Kumamoto Oysters Flavor Profile
Kumamoto Oysters are deep-cupped with petite meats, have a mild brininess, sweet flavor and a honeydew finish. They are a favorite for both new oyster eaters and connoisseurs.
Kumamoto oysters originated in Yatsushiro Bay, Kumamoto Prefecture, Kyushu Japan and were shipped to the US in 1945. But strangly, even though they are extreemly popular in the US, they are unknown in Japan today. Kumos from California are cultivated by Inter-tidal Longlines while Kumos from Washington are culitvated with the Rack & Bag method. Regardless of where they are grown they have very distinctive highly sculptured, fluted shells with deep cups. The Oyster Guide calls the Kumamoto the ‘Chardonnay of oysters’ and are among the most popular oyster due to their luscious fruity flavor and light brininess. “Kumies’, as they are lovingly called, are a small oyster, only slightly larger than the Olympia oyster.
Since they are native to the warmer waters of Japan, they do not spawn in the cold waters of the Pacific Northwest. And because of their consistent, mild flavor, Kumamoto oysters are a favorite both among oyster aficionados and the novice oyster lover. In our restaurant we sell about three times as many Kumos compared to other oyster varieties.
Most oysters on the market are named after the area they were cultivated (Penn Cove, Quilcene, etc), but Kumamoto oysters simply are sold as Kumamotos regardless of their area of origin. It take about 3 years for a Kumie to grow to market size. They are cultivated primarily in Puget Sound’s Oakland Bay (WA), Humboldt Bay (CA), and Baja, Mexico.
|Location||South Puget Sound, WA -or- Humbolt Bay, CA|
|Species||Kumamoto Oyster (Crassostrea sikamea)|
|Oyster Availability||Year around|
|Size||2″ to 3″|
|Oyster Cultivation||Inter-tidal Longline (CA) -or- Rack & Bag (WA)|
|Oyster Flavor Profile||Kumamoto Oysters are deep-cupped with petite meats, have a mild brininess, sweet flavor and a honeydew finish. They are a favorite for beginning oyster eaters and connoisseurs.|
|Map||See Oyster Map|
Kumamoto oysters were classified as a new variety of oyster by Amemiya in 1928: “This variety is common in the shallow, muddy water of Ariake Bay in Saga Prefecture (Japan). It is a dwarf or stunted form, and is devoid of commercial value owing to its small size.” Apparently the Japanese enjoy a larger oyster. If he had only known how popular they would become!
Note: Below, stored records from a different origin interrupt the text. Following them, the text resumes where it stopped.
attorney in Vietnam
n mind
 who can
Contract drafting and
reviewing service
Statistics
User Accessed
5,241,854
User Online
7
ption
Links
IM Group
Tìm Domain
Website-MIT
I’ve found several variations on the history of how Kumamoto oysters arrived in the US. Pacific oysters have been imported to the US from Japan since around the 1890’s. After WWII ended the demand for oysters increased in the US. In late 1945 Japan was asked to export 80,000 cases of oyster seeds. They did not have enough of the typical Pacific species oyster to fill the order, so they shipped Kumamoto oysters with them which resulted in an “accidental import” of the species in about 1946-1950. The first shipment of Kumamoto oyster seed arrived in Seattle, WA in 1946.
In the same time frame, between 1947- 1953, the Washington Department of Fisheries brought in experimental Kumamoto seed which was planted in Washington, Oregon and Hawaii. The success of these plantings caused several commercial growers to produce Kumos for the market. And in 1951 they were so popular that they were rated in the top three oysters selling in the Chicago Stock Exchange where it was known as the “Western Gem”. By the late 1960’s the US had wheened itself of the need for Japanese seed and the oyster was now commonly marketed as “Kumamoto Oyster”.
By the1980’s, improper handling of seed put purebred Kumamotos near extinction. In Japan, they were already non-existent due to pollution. And in the Pacific Northwest, Kumos and Pacific oysters had cross-breeded and finding pure Kumamoto seed was looking impossible. A frantic search ensued along the West Coast, and a few hundred “true blue” Kumamotos were found on property owned by Taylor Shellfish Farms, and also in Tomales Bay, CA.